▶ TO DO: Please retype the records below exactly as they appear, leaving out every picture.

- Opening Delimiter -

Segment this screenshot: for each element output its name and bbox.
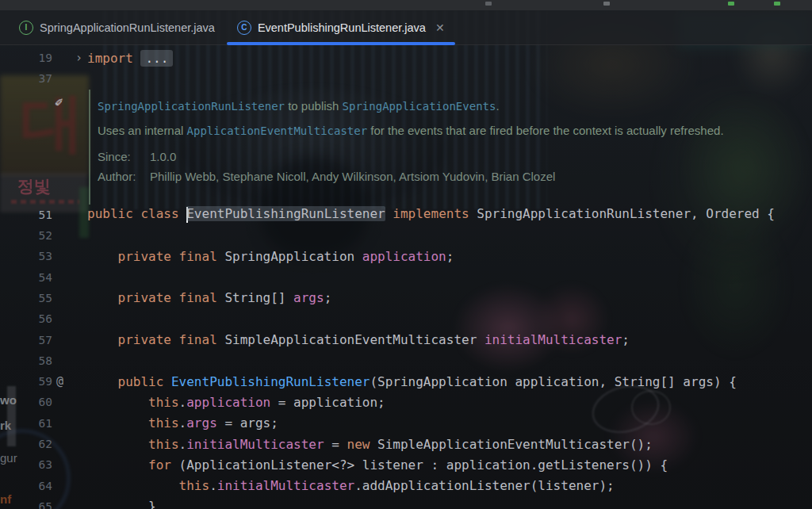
token: . [179,395,187,410]
token: initialMulticaster [217,478,354,493]
token [385,206,393,221]
doc-field-value: 1.0.0 [150,149,724,165]
code-line-37[interactable]: 37 [0,68,812,89]
doc-field-value: Phillip Webb, Stephane Nicoll, Andy Wilk… [150,169,724,185]
gutter: 19› [0,52,87,64]
doc-fields: Since:1.0.0Author:Phillip Webb, Stephane… [98,149,724,185]
gutter: 58 [0,354,87,367]
code-text: this.initialMulticaster.addApplicationLi… [87,478,615,493]
tab-spring-application-run-listener[interactable]: I SpringApplicationRunListener.java [8,10,226,44]
run-status-icon [774,2,780,6]
token: import [87,51,133,66]
line-number: 54 [0,271,52,284]
token: (SpringApplication application, String[]… [370,374,736,389]
token: EventPublishingRunListener [186,206,385,221]
code-line-19[interactable]: 19›import ... [0,48,812,68]
token: . [209,478,217,493]
doc-class-link[interactable]: SpringApplicationRunListener [98,100,285,113]
doc-field-label: Since: [98,149,150,165]
code-line-55[interactable]: 55 private final String[] args; [0,288,812,308]
token: ; [622,332,630,347]
main-toolbar-strip [0,0,812,10]
code-text: this.args = args; [87,415,278,431]
toolbar-icon [603,2,610,6]
token: SimpleApplicationEventMulticaster [224,332,485,347]
toolbar-icon [485,2,492,6]
code-line-60[interactable]: 60 this.application = application; [0,392,812,412]
annotation-icon[interactable]: @ [52,376,87,388]
token: private final [87,249,224,264]
gutter: 53 [0,250,87,262]
code-line-64[interactable]: 64 this.initialMulticaster.addApplicatio… [0,475,812,496]
edit-comment-icon[interactable]: ✐ [52,94,87,110]
doc-class-link[interactable]: ApplicationEventMulticaster [187,124,368,137]
folded-imports[interactable]: ... [140,50,173,67]
code-line-63[interactable]: 63 for (ApplicationListener<?> listener … [0,454,812,475]
gutter: 64 [0,480,87,492]
code-text: public EventPublishingRunListener(Spring… [87,374,737,389]
token: = args; [217,415,278,431]
token: . [179,437,187,452]
line-number: 60 [0,396,52,408]
line-number: 56 [0,312,52,325]
gutter: 65 [0,500,87,509]
code-text: import ... [87,51,173,66]
line-number: 19 [0,52,52,64]
code-line-58[interactable]: 58 [0,350,812,371]
code-text: } [87,499,156,509]
tab-label: SpringApplicationRunListener.java [40,21,215,34]
token: = application; [270,395,385,410]
line-number: 65 [0,500,52,509]
fold-arrow-icon[interactable]: › [52,52,87,64]
token: SpringApplication [224,249,362,264]
token: ; [446,249,454,264]
token: . [179,415,187,431]
code-line-51[interactable]: 51public class EventPublishingRunListene… [0,205,812,225]
code-line-62[interactable]: 62 this.initialMulticaster = new SimpleA… [0,434,812,454]
line-number: 64 [0,480,52,492]
token: private final [87,332,224,347]
active-tab-indicator [227,42,455,45]
token: this [87,415,179,431]
doc-class-link[interactable]: SpringApplicationEvents [343,100,496,113]
javadoc-rendered: SpringApplicationRunListener to publish … [89,90,724,205]
code-line-56[interactable]: 56 [0,308,812,329]
code-text: public class EventPublishingRunListener … [87,206,775,223]
code-line-53[interactable]: 53 private final SpringApplication appli… [0,246,812,266]
interface-icon: I [19,21,33,35]
gutter: 63 [0,458,87,471]
doc-text: Uses an internal [98,124,187,137]
token: ; [324,290,332,305]
token: implements [393,206,469,221]
code-line-59[interactable]: 59@ public EventPublishingRunListener(Sp… [0,371,812,392]
gutter: 52 [0,229,87,242]
doc-text: . [496,99,499,113]
token: SpringApplicationRunListener, Ordered { [469,206,775,221]
token: this [87,478,209,493]
line-number: 61 [0,417,52,430]
line-number: 52 [0,229,52,242]
token [133,51,141,66]
gutter: 54 [0,271,87,284]
code-line-65[interactable]: 65 } [0,496,812,509]
gutter: 37 [0,72,87,85]
token: for [87,457,171,473]
token: application [362,249,446,264]
gutter: 57 [0,334,87,346]
token: args [293,290,324,305]
code-line-52[interactable]: 52 [0,225,812,246]
code-line-54[interactable]: 54 [0,266,812,287]
gutter: ✐ [0,90,87,205]
code-line-57[interactable]: 57 private final SimpleApplicationEventM… [0,329,812,350]
tab-event-publishing-run-listener[interactable]: C EventPublishingRunListener.java ✕ [226,10,456,44]
line-number: 53 [0,250,52,262]
token: public [87,374,171,389]
token: new [347,437,370,452]
close-icon[interactable]: ✕ [435,22,445,33]
code-editor[interactable]: 19›import ...37✐SpringApplicationRunList… [0,44,812,509]
editor-tab-bar: I SpringApplicationRunListener.java C Ev… [0,10,812,45]
token: this [87,395,179,410]
code-line-61[interactable]: 61 this.args = args; [0,413,812,434]
token: SimpleApplicationEventMulticaster(); [370,437,652,452]
gutter: 62 [0,438,87,450]
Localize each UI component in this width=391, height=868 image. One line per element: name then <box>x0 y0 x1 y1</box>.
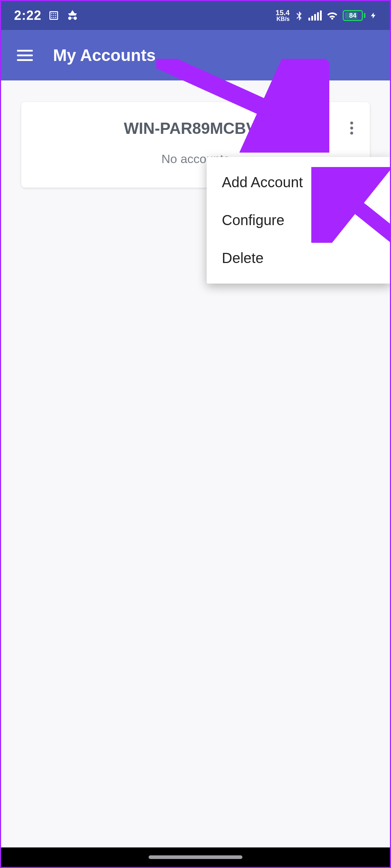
annotation-arrow-icon <box>311 167 391 243</box>
page-title: My Accounts <box>53 45 156 65</box>
menu-item-delete[interactable]: Delete <box>207 239 391 277</box>
status-clock: 2:22 <box>14 8 41 23</box>
charging-icon <box>370 10 377 21</box>
status-right: 15.4 KB/s 84 <box>276 9 377 22</box>
card-overflow-menu-button[interactable] <box>344 120 360 136</box>
app-frame: 2:22 15.4 KB/s 84 My Accounts <box>0 0 391 868</box>
bluetooth-icon <box>294 10 304 21</box>
svg-line-1 <box>156 59 308 127</box>
svg-line-3 <box>326 181 391 239</box>
network-rate: 15.4 KB/s <box>276 9 290 22</box>
ruler-icon <box>48 10 60 21</box>
nav-home-indicator[interactable] <box>149 855 242 859</box>
system-nav-bar <box>1 847 390 867</box>
wifi-icon <box>326 9 338 22</box>
signal-icon <box>308 10 322 21</box>
network-rate-unit: KB/s <box>277 16 290 22</box>
incognito-icon <box>66 9 79 22</box>
status-bar: 2:22 15.4 KB/s 84 <box>1 1 390 30</box>
battery-indicator: 84 <box>343 10 365 21</box>
network-rate-value: 15.4 <box>276 9 290 16</box>
menu-button[interactable] <box>14 47 36 64</box>
annotation-arrow-icon <box>156 59 329 153</box>
battery-level: 84 <box>349 12 356 19</box>
status-left: 2:22 <box>14 8 79 23</box>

- Closing Delimiter -

▶ RESPONSE BOX:
Segment this screenshot: for each element output its name and bbox.
token: . [179,395,187,410]
token: initialMulticaster [217,478,354,493]
token [385,206,393,221]
doc-field-value: 1.0.0 [150,149,724,165]
code-line-37[interactable]: 37 [0,68,812,89]
doc-field-value: Phillip Webb, Stephane Nicoll, Andy Wilk… [150,169,724,185]
gutter: 19› [0,52,87,64]
doc-fields: Since:1.0.0Author:Phillip Webb, Stephane… [98,149,724,185]
gutter: 58 [0,354,87,367]
code-text: this.initialMulticaster.addApplicationLi… [87,478,615,493]
tab-spring-application-run-listener[interactable]: I SpringApplicationRunListener.java [8,10,226,44]
run-status-icon [774,2,780,6]
token: import [87,51,133,66]
line-number: 54 [0,271,52,284]
token: (SpringApplication application, String[]… [370,374,736,389]
token: EventPublishingRunListener [186,206,385,221]
code-line-19[interactable]: 19›import ... [0,48,812,68]
token: . [209,478,217,493]
doc-class-link[interactable]: SpringApplicationRunListener [98,100,285,113]
doc-field-label: Since: [98,149,150,165]
code-line-55[interactable]: 55 private final String[] args; [0,288,812,308]
token: ; [622,332,630,347]
main-toolbar-strip [0,0,812,10]
code-text: this.args = args; [87,415,278,431]
toolbar-icon [603,2,610,6]
token: SimpleApplicationEventMulticaster [224,332,485,347]
toolbar-icon [485,2,492,6]
code-line-60[interactable]: 60 this.application = application; [0,392,812,412]
annotation-icon[interactable]: @ [52,376,87,388]
token: private final [87,249,224,264]
gutter: 53 [0,250,87,262]
code-line-64[interactable]: 64 this.initialMulticaster.addApplicatio… [0,475,812,496]
edit-comment-icon[interactable]: ✐ [52,94,87,110]
doc-class-link[interactable]: ApplicationEventMulticaster [187,124,368,137]
folded-imports[interactable]: ... [140,50,173,67]
code-line-63[interactable]: 63 for (ApplicationListener<?> listener … [0,454,812,475]
gutter: 64 [0,480,87,492]
code-text: public EventPublishingRunListener(Spring… [87,374,737,389]
token: = args; [217,415,278,431]
token: . [179,437,187,452]
line-number: 60 [0,396,52,408]
line-number: 56 [0,312,52,325]
gutter: 65 [0,500,87,509]
code-text: import ... [87,51,173,66]
line-number: 19 [0,52,52,64]
code-line-58[interactable]: 58 [0,350,812,371]
code-text: } [87,499,156,509]
tab-label: SpringApplicationRunListener.java [40,21,215,34]
token: = application; [270,395,385,410]
line-number: 65 [0,500,52,509]
fold-arrow-icon[interactable]: › [52,52,87,64]
token: SpringApplication [224,249,362,264]
token: ; [446,249,454,264]
token: . [179,415,187,431]
code-line-51[interactable]: 51public class EventPublishingRunListene… [0,205,812,225]
code-line-62[interactable]: 62 this.initialMulticaster = new SimpleA… [0,434,812,454]
line-number: 64 [0,480,52,492]
token: private final [87,332,224,347]
active-tab-indicator [227,42,455,45]
token: this [87,415,179,431]
doc-class-link[interactable]: SpringApplicationEvents [343,100,496,113]
javadoc-rendered: SpringApplicationRunListener to publish … [89,90,724,205]
code-line-56[interactable]: 56 [0,308,812,329]
code-text: public class EventPublishingRunListener … [87,206,775,223]
code-line-53[interactable]: 53 private final SpringApplication appli… [0,246,812,266]
interface-icon: I [19,21,33,35]
gutter: 63 [0,458,87,471]
doc-text: Uses an internal [98,124,187,137]
token: ; [324,290,332,305]
token: implements [393,206,469,221]
code-line-59[interactable]: 59@ public EventPublishingRunListener(Sp… [0,371,812,392]
gutter: 52 [0,229,87,242]
doc-text: . [496,99,499,113]
token: SpringApplicationRunListener, Ordered { [469,206,775,221]
token: this [87,478,209,493]
line-number: 61 [0,417,52,430]
line-number: 52 [0,229,52,242]
token [133,51,141,66]
gutter: 54 [0,271,87,284]
code-line-65[interactable]: 65 } [0,496,812,509]
gutter: 37 [0,72,87,85]
token: for [87,457,171,473]
token: application [362,249,446,264]
gutter: 57 [0,334,87,346]
token: args [293,290,324,305]
code-line-52[interactable]: 52 [0,225,812,246]
code-line-54[interactable]: 54 [0,266,812,287]
gutter: ✐ [0,90,87,205]
code-line-57[interactable]: 57 private final SimpleApplicationEventM… [0,329,812,350]
tab-event-publishing-run-listener[interactable]: C EventPublishingRunListener.java ✕ [226,10,456,44]
line-number: 53 [0,250,52,262]
token: public [87,374,171,389]
token: new [347,437,370,452]
close-icon[interactable]: ✕ [435,22,445,33]
code-editor[interactable]: 19›import ...37✐SpringApplicationRunList… [0,44,812,509]
editor-tab-bar: I SpringApplicationRunListener.java C Ev… [0,10,812,45]
token: this [87,395,179,410]
code-line-61[interactable]: 61 this.args = args; [0,413,812,434]
token: SimpleApplicationEventMulticaster(); [370,437,652,452]
gutter: 62 [0,438,87,450]
Localize each UI component in this width=391, height=868 image. One line per element: name then <box>x0 y0 x1 y1</box>.
annotation-arrow-icon <box>311 167 391 243</box>
page-title: My Accounts <box>53 45 156 65</box>
menu-item-delete[interactable]: Delete <box>207 239 391 277</box>
status-clock: 2:22 <box>14 8 41 23</box>
charging-icon <box>370 10 377 21</box>
status-right: 15.4 KB/s 84 <box>276 9 377 22</box>
card-overflow-menu-button[interactable] <box>344 120 360 136</box>
app-frame: 2:22 15.4 KB/s 84 My Accounts <box>0 0 391 868</box>
bluetooth-icon <box>294 10 304 21</box>
svg-line-1 <box>156 59 308 127</box>
svg-line-3 <box>326 181 391 239</box>
network-rate: 15.4 KB/s <box>276 9 290 22</box>
ruler-icon <box>48 10 60 21</box>
nav-home-indicator[interactable] <box>149 855 242 859</box>
system-nav-bar <box>1 847 390 867</box>
wifi-icon <box>326 9 338 22</box>
signal-icon <box>308 10 322 21</box>
network-rate-unit: KB/s <box>277 16 290 22</box>
incognito-icon <box>66 9 79 22</box>
status-bar: 2:22 15.4 KB/s 84 <box>1 1 390 30</box>
battery-indicator: 84 <box>343 10 365 21</box>
network-rate-value: 15.4 <box>276 9 290 16</box>
menu-button[interactable] <box>14 47 36 64</box>
annotation-arrow-icon <box>156 59 329 153</box>
battery-level: 84 <box>349 12 356 19</box>
status-left: 2:22 <box>14 8 79 23</box>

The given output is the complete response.